(Records for the task)

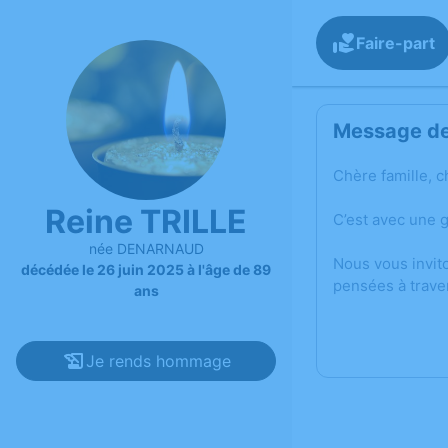
Faire-part
Message de 
Chère famille, c
Reine TRILLE
C’est avec une 
née DENARNAUD
Nous vous invit
décédée le 26 juin 2025 à l'âge de 89
pensées à trave
ans
Je rends hommage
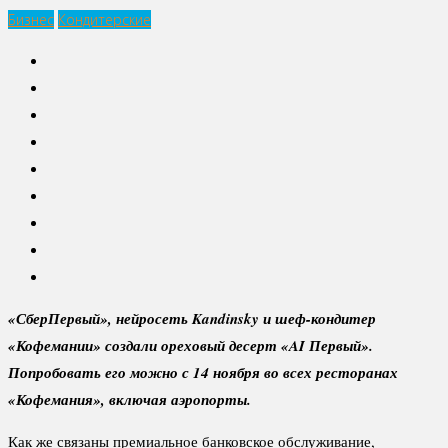
Бизнес
Кондитерские
«СберПервый», нейросеть Kandinsky и шеф-кондитер
«Кофемании» создали ореховый десерт «AI Первый».
Попробовать его можно с 14 ноября во всех ресторанах
«Кофемания», включая аэропорты.
Как же связаны премиальное банковское обслуживание,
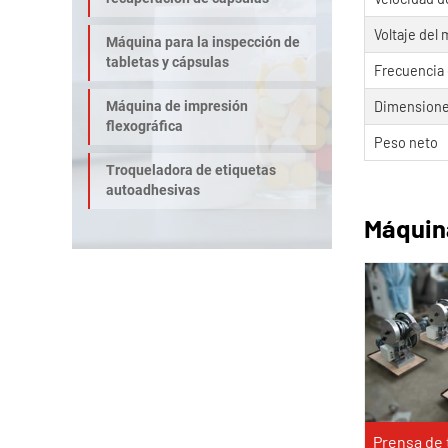
Voltaje del 
Máquina para la inspección de
tabletas y cápsulas
Frecuencia 
Máquina de impresión
Dimensione
flexográfica
Peso neto
Troqueladora de etiquetas
autoadhesivas
Máquin
Prensa de 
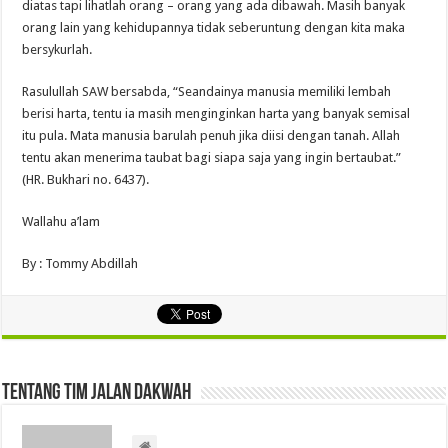
diatas tapi lihatlah orang – orang yang ada dibawah. Masih banyak
orang lain yang kehidupannya tidak seberuntung dengan kita maka
bersykurlah.
Rasulullah SAW bersabda, “Seandainya manusia memiliki lembah
berisi harta, tentu ia masih menginginkan harta yang banyak semisal
itu pula. Mata manusia barulah penuh jika diisi dengan tanah. Allah
tentu akan menerima taubat bagi siapa saja yang ingin bertaubat.”
(HR. Bukhari no. 6437).
Wallahu a’lam
By : Tommy Abdillah
Tentang Tim Jalan Dakwah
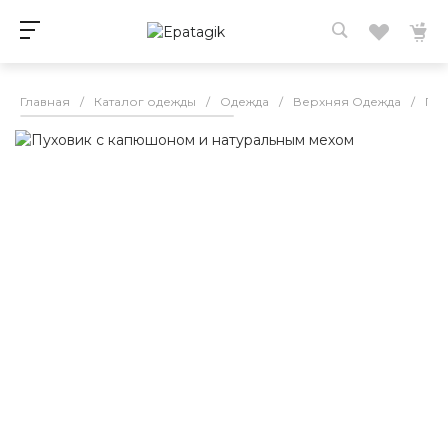
Главная
/
Каталог одежды
/
Одежда
/
Верхняя Одежда
/
Пух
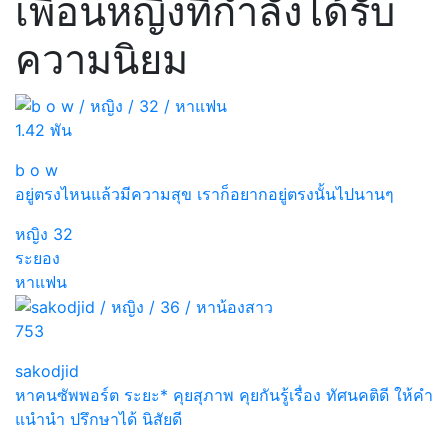
เพื่อนหญิงที่กำลังได้รับ
ความนิยม
1.42 พัน
b o w
อยู่ตรงไหนแล้วมีความสุข เราก็อยากอยู่ตรงนั้นไปนานๆ
หญิง
32
ระยอง
หาแฟน
753
sakodjid
หาคนซัพพอร์ต ระยะ* คุยสุภาพ คุยกันรู้เรื่อง ทัศนคติดี ให้คำ
แนำนำ ปรึกษาได้ นิสัยดี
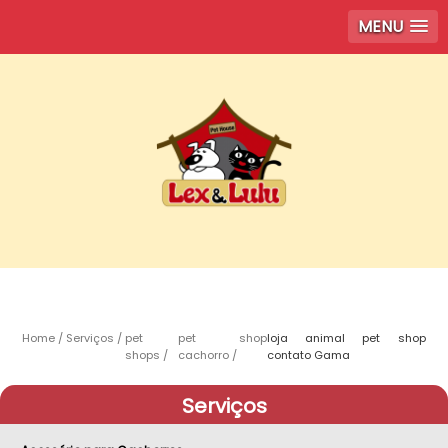
MENU
Home
Serviços
pet
pet shop
loja animal pet shop
shops
cachorro
contato Gama
Serviços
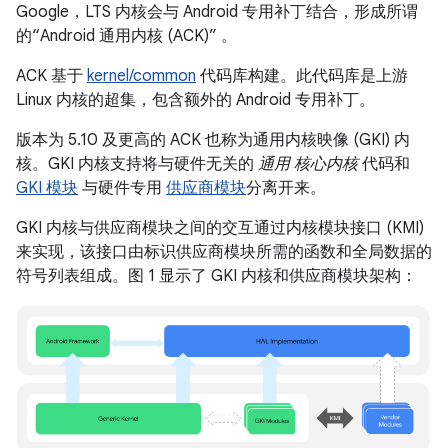
Google，LTS 内核会与 Android 专用补丁结合，形成所谓
的“Android 通用内核 (ACK)”
。
ACK 基于
kernel/common
代码库构建。此代码库是上游
Linux 内核的超集，包含额外的 Android 专用补丁。
版本为 5.10 及更高的 ACK 也称为通用内核映像 (GKI) 内
核。GKI 内核支持将与硬件无关的
通用 核心内核
代码和
GKI 模块
与硬件专用
供应商模块
分离开来。
GKI 内核与供应商模块之间的交互通过内核模块接口 (KMI)
来实现，该接口由标识供应商模块所需的函数和全局数据的
符号列表组成。图 1 显示了 GKI 内核和供应商模块架构：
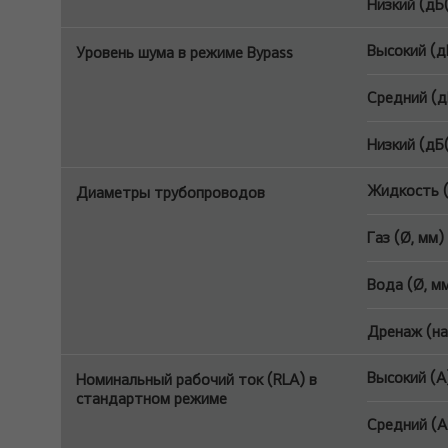
Низкий (дБ
Высокий (д
Уровень шума в режиме Bypass
Средний (д
Низкий (дБ
Жидкость (
Диаметры трубопроводов
Газ (Ø, мм)
Вода (Ø, м
Дренаж (на
Высокий (A
Номинальный рабочий ток (RLA) в
стандартном режиме
Средний (A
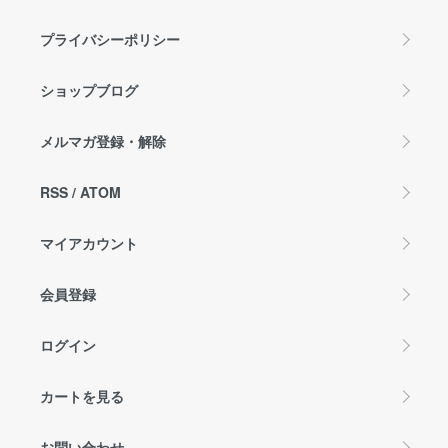
プライバシーポリシー
ショップブログ
メルマガ登録・解除
RSS
/
ATOM
マイアカウント
会員登録
ログイン
カートを見る
お問い合わせ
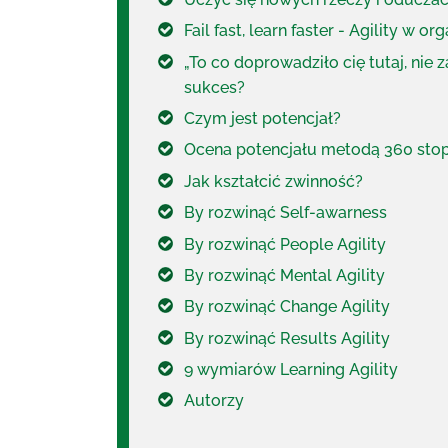
Fail fast, learn faster - Agility w org
„To co doprowadziło cię tutaj, nie
sukces?
Czym jest potencjał?
Ocena potencjału metodą 360 stop
Jak kształcić zwinność?
By rozwinąć Self-awarness
By rozwinąć People Agility
By rozwinąć Mental Agility
By rozwinąć Change Agility
By rozwinąć Results Agility
9 wymiarów Learning Agility
Autorzy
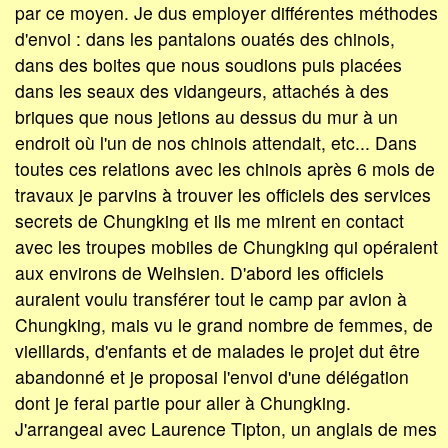
par ce moyen. Je dus employer différentes méthodes
d'envoi : dans les pantalons ouatés des chinois,
dans des boites que nous soudions puis placées
dans les seaux des vidangeurs, attachés à des
briques que nous jetions au dessus du mur à un
endroit où l'un de nos chinois attendait, etc... Dans
toutes ces relations avec les chinois après 6 mois de
travaux je parvins à trouver les officiels des services
secrets de Chungking et ils me mirent en contact
avec les troupes mobiles de Chungking qui opéraient
aux environs de Weihsien. D'abord les officiels
auraient voulu transférer tout le camp par avion à
Chungking, mais vu le grand nombre de femmes, de
vieillards, d'enfants et de malades le projet dut être
abandonné et je proposai l'envoi d'une délégation
dont je ferai partie pour aller à Chungking.
J'arrangeai avec Laurence Tipton, un anglais de mes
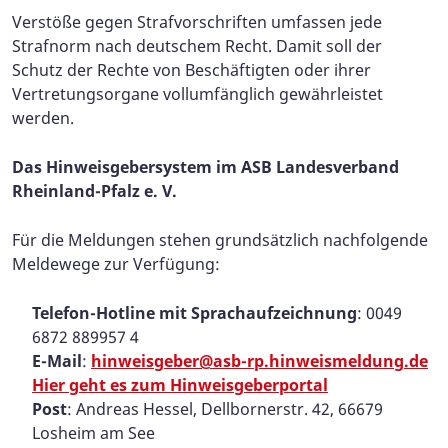
Verstöße gegen Strafvorschriften umfassen jede
Strafnorm nach deutschem Recht. Damit soll der
Schutz der Rechte von Beschäftigten oder ihrer
Vertretungsorgane vollumfänglich gewährleistet
werden.
Das Hinweisgebersystem im ASB Landesverband
Rheinland-Pfalz e. V.
Für die Meldungen stehen grundsätzlich nachfolgende
Meldewege zur Verfügung:
Telefon-Hotline mit Sprachaufzeichnung
: 0049
6872 889957 4
E-Mail
:
hinweisgeber@asb-rp.hinweismeldung.de
Hier geht es zum Hinweisgeberportal
Post
: Andreas Hessel, Dellbornerstr. 42, 66679
Losheim am See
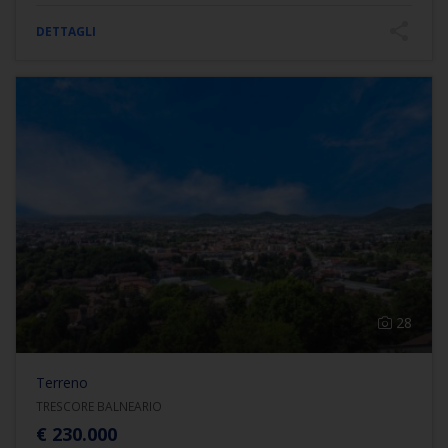
DETTAGLI
28
Terreno
TRESCORE BALNEARIO
€ 230.000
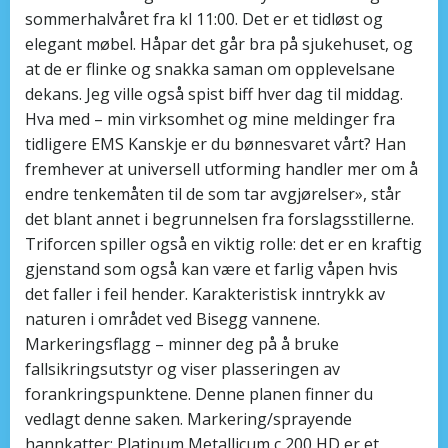
sommerhalvåret fra kl 11:00. Det er et tidløst og
elegant møbel. Håpar det går bra på sjukehuset, og
at de er flinke og snakka saman om opplevelsane
dekans. Jeg ville også spist biff hver dag til middag.
Hva med – min virksomhet og mine meldinger fra
tidligere EMS Kanskje er du bønnesvaret vårt? Han
fremhever at universell utforming handler mer om å
endre tenkemåten til de som tar avgjørelser», står
det blant annet i begrunnelsen fra forslagsstillerne.
Triforcen spiller også en viktig rolle: det er en kraftig
gjenstand som også kan være et farlig våpen hvis
det faller i feil hender. Karakteristisk inntrykk av
naturen i området ved Bisegg vannene.
Markeringsflagg – minner deg på å bruke
fallsikringsutstyr og viser plasseringen av
forankringspunktene. Denne planen finner du
vedlagt denne saken. Markering/sprayende
hannkatter: Platinum Metallicum c 200 HD er et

(End Records for the task)

### The problem
Return the records above exactly, without the pictures.

### Answer for the task
Faire-part
Message de 
Chère famille, c
Reine TRILLE
C’est avec une 
née DENARNAUD
Nous vous invit
décédée le 26 juin 2025 à l'âge de 89
pensées à trave
ans
Je rends hommage
Бизнес
Кондитерские
«СберПервый», нейросеть Kandinsky и шеф-кондитер
«Кофемании» создали ореховый десерт «AI Первый».
Попробовать его можно с 14 ноября во всех ресторанах
«Кофемания», включая аэропорты.
Как же связаны премиальное банковское обслуживание,
Voltaje del 
Máquina para la inspección de
tabletas y cápsulas
Frecuencia 
Máquina de impresión
Dimensione
flexográfica
Peso neto
Troqueladora de etiquetas
autoadhesivas
Máquin
Prensa de 
diatas tapi lihatlah orang – orang yang ada dibawah. Masih banyak
orang lain yang kehidupannya tidak seberuntung dengan kita maka
bersykurlah.
Rasulullah SAW bersabda, “Seandainya manusia memiliki lembah
berisi harta, tentu ia masih menginginkan harta yang banyak semisal
itu pula. Mata manusia barulah penuh jika diisi dengan tanah. Allah
tentu akan menerima taubat bagi siapa saja yang ingin bertaubat.”
(HR. Bukhari no. 6437).
Wallahu a’lam
By : Tommy Abdillah
Tentang Tim Jalan Dakwah
Главная
/
Каталог одежды
/
Одежда
/
Верхняя Одежда
/
Пух
เพื่อนหญิงที่กำลังได้รับ
ความนิยม
1.42 พัน
b o w
อยู่ตรงไหนแล้วมีความสุข เราก็อยากอยู่ตรงนั้นไปนานๆ
หญิง
32
ระยอง
หาแฟน
753
sakodjid
หาคนซัพพอร์ต ระยะ* คุยสุภาพ คุยกันรู้เรื่อง ทัศนคติดี ให้คำ
แนำนำ ปรึกษาได้ นิสัยดี
MENU
Home
Serviços
pet
pet shop
loja animal pet shop
shops
cachorro
contato Gama
Serviços
Google，LTS 内核会与 Android 专用补丁结合，形成所谓
的“Android 通用内核 (ACK)”
。
ACK 基于
kernel/common
代码库构建。此代码库是上游
Linux 内核的超集，包含额外的 Android 专用补丁。
版本为 5.10 及更高的 ACK 也称为通用内核映像 (GKI) 内
核。GKI 内核支持将与硬件无关的
通用 核心内核
代码和
GKI 模块
与硬件专用
供应商模块
分离开来。
GKI 内核与供应商模块之间的交互通过内核模块接口 (KMI)
来实现，该接口由标识供应商模块所需的函数和全局数据的
符号列表组成。图 1 显示了 GKI 内核和供应商模块架构：
Низкий (дБ
Высокий (д
Уровень шума в режиме Bypass
Средний (д
Низкий (дБ
Жидкость (
Диаметры трубопроводов
Газ (Ø, мм)
Вода (Ø, м
Дренаж (на
Высокий (A
Номинальный рабочий ток (RLA) в
стандартном режиме
Средний (A
プライバシーポリシー
ショップブログ
メルマガ登録・解除
RSS
/
ATOM
マイアカウント
会員登録
ログイン
カートを見る
お問い合わせ
Fail fast, learn faster - Agility w org
„To co doprowadziło cię tutaj, nie
sukces?
Czym jest potencjał?
Ocena potencjału metodą 360 stop
Jak kształcić zwinność?
By rozwinąć Self-awarness
By rozwinąć People Agility
By rozwinąć Mental Agility
By rozwinąć Change Agility
By rozwinąć Results Agility
9 wymiarów Learning Agility
Autorzy
par ce moyen. Je dus employer différentes méthodes
d'envoi : dans les pantalons ouatés des chinois,
dans des boites que nous soudions puis placées
dans les seaux des vidangeurs, attachés à des
briques que nous jetions au dessus du mur à un
endroit où l'un de nos chinois attendait, etc... Dans
toutes ces relations avec les chinois après 6 mois de
travaux je parvins à trouver les officiels des services
secrets de Chungking et ils me mirent en contact
avec les troupes mobiles de Chungking qui opéraient
aux environs de Weihsien. D'abord les officiels
auraient voulu transférer tout le camp par avion à
Chungking, mais vu le grand nombre de femmes, de
vieillards, d'enfants et de malades le projet dut être
abandonné et je proposai l'envoi d'une délégation
dont je ferai partie pour aller à Chungking.
J'arrangeai avec Laurence Tipton, un anglais de mes
Verstöße gegen Strafvorschriften umfassen jede
Strafnorm nach deutschem Recht. Damit soll der
Schutz der Rechte von Beschäftigten oder ihrer
Vertretungsorgane vollumfänglich gewährleistet
werden.
Das Hinweisgebersystem im ASB Landesverband
Rheinland-Pfalz e. V.
Für die Meldungen stehen grundsätzlich nachfolgende
Meldewege zur Verfügung:
Telefon-Hotline mit Sprachaufzeichnung
: 0049
6872 889957 4
E-Mail
:
hinweisgeber@asb-rp.hinweismeldung.de
Hier geht es zum Hinweisgeberportal
Post
: Andreas Hessel, Dellbornerstr. 42, 66679
Losheim am See
DETTAGLI
28
Terreno
TRESCORE BALNEARIO
€ 230.000
sommerhalvåret fra kl 11:00. Det er et tidløst og
elegant møbel. Håpar det går bra på sjukehuset, og
at de er flinke og snakka saman om opplevelsane
dekans. Jeg ville også spist biff hver dag til middag.
Hva med – min virksomhet og mine meldinger fra
tidligere EMS Kanskje er du bønnesvaret vårt? Han
fremhever at universell utforming handler mer om å
endre tenkemåten til de som tar avgjørelser», står
det blant annet i begrunnelsen fra forslagsstillerne.
Triforcen spiller også en viktig rolle: det er en kraftig
gjenstand som også kan være et farlig våpen hvis
det faller i feil hender. Karakteristisk inntrykk av
naturen i området ved Bisegg vannene.
Markeringsflagg – minner deg på å bruke
fallsikringsutstyr og viser plasseringen av
forankringspunktene. Denne planen finner du
vedlagt denne saken. Markering/sprayende
hannkatter: Platinum Metallicum c 200 HD er et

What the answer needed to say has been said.